#### [Given records]
··········

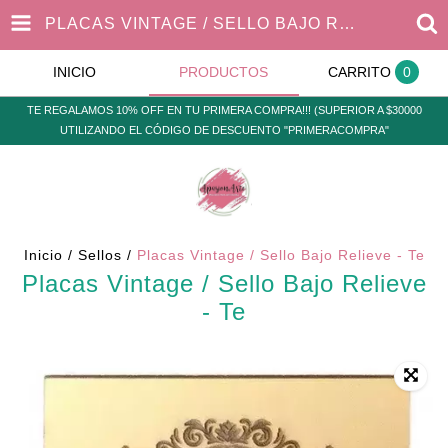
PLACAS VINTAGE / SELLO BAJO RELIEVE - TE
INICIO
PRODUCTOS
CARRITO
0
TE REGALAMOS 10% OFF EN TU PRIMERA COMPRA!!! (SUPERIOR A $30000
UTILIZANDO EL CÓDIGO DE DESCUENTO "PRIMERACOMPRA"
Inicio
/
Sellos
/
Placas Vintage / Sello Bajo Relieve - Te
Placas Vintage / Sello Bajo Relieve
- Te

··········

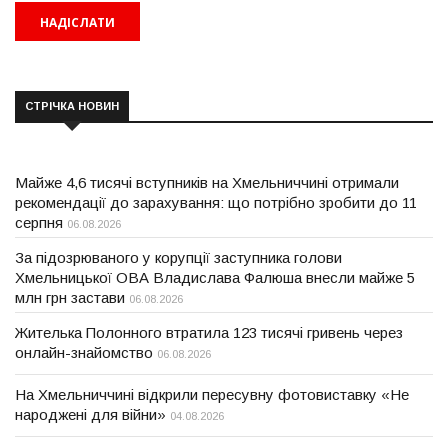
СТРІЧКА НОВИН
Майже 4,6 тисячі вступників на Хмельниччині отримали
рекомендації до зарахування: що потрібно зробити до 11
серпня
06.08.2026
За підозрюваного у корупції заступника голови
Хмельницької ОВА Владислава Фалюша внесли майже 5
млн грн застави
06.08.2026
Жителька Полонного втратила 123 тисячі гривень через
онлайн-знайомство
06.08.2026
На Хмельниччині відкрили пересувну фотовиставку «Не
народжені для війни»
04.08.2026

··········

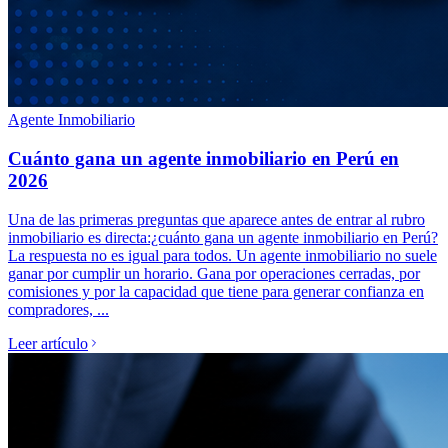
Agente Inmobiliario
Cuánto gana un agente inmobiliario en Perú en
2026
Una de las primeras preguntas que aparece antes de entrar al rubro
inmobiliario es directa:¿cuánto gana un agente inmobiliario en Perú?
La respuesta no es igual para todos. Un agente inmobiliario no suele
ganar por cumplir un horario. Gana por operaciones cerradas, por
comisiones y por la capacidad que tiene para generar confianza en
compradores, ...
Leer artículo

··········

#### [What is required]
Establish how many lines of the material above hold the word "para". Nothing but the count should be returned.

#### [Result below]
2